[PATCH 3/9] scsi: improved eh timeout handler

Hannes Reinecke <hare@xxxxxxx> · Mon, 10 Jun 2013 09:40:52 +0200

When a command runs into a timeout we need to send an 'ABORT TASK'
TMF. This is typically done by the 'eh_abort_handler' LLDD callback.

Conceptually, however, this function is a normal SCSI command, so
there is no need to enter the error handler.

This patch implements a new scsi_abort_command() function which
invokes an asynchronous function scsi_eh_abort_handler() to
abort the commands via 'eh_abort_handler'.

If the 'eh_abort_handler' returns SUCCESS or FAST_IO_FAIL the
command will be retried if possible.

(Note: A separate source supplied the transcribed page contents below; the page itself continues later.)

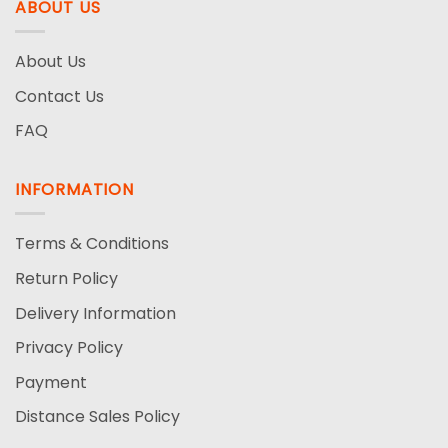
ABOUT US
About Us
Contact Us
FAQ
INFORMATION
Terms & Conditions
Return Policy
Delivery Information
Privacy Policy
Payment
Distance Sales Policy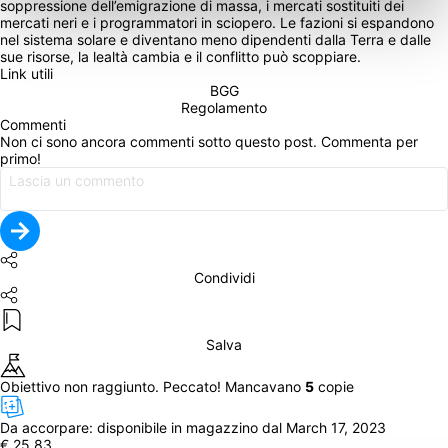
soppressione dell’emigrazione di massa, i mercati sostituiti dei 
mercati neri e i programmatori in sciopero. Le fazioni si espandono 
nel sistema solare e diventano meno dipendenti dalla Terra e dalle 
sue risorse, la lealtà cambia e il conflitto può scoppiare.
Link utili
BGG
Regolamento
Commenti
Non ci sono ancora commenti sotto questo post. Commenta per 
primo!
Condividi
Salva
Obiettivo non raggiunto. Peccato! Mancavano 
5
 copie
Da accorpare: 
disponibile in magazzino dal March 17, 2023
€ 25,83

If no retries are allowed
the command will be returned immediately, as we have to assume
the TMF succeeded and the command is completed with the LLDD.
If the TMF fails the command will be pushed back onto the
list of failed commands and the SCSI EH handler will be
called immediately for all timed-out commands.

Signed-off-by: Hannes Reinecke <hare@xxxxxxx>
---
 drivers/scsi/scsi_error.c        | 123 ++++++++++++++++++++++++++++++++++++++-
 drivers/scsi/scsi_scan.c         |   3 +
 drivers/scsi/scsi_sysfs.c        |   5 ++
 drivers/scsi/scsi_transport_fc.c |   2 +-
 include/scsi/scsi_cmnd.h         |   1 +
 include/scsi/scsi_device.h       |   2 +
 6 files changed, 134 insertions(+), 2 deletions(-)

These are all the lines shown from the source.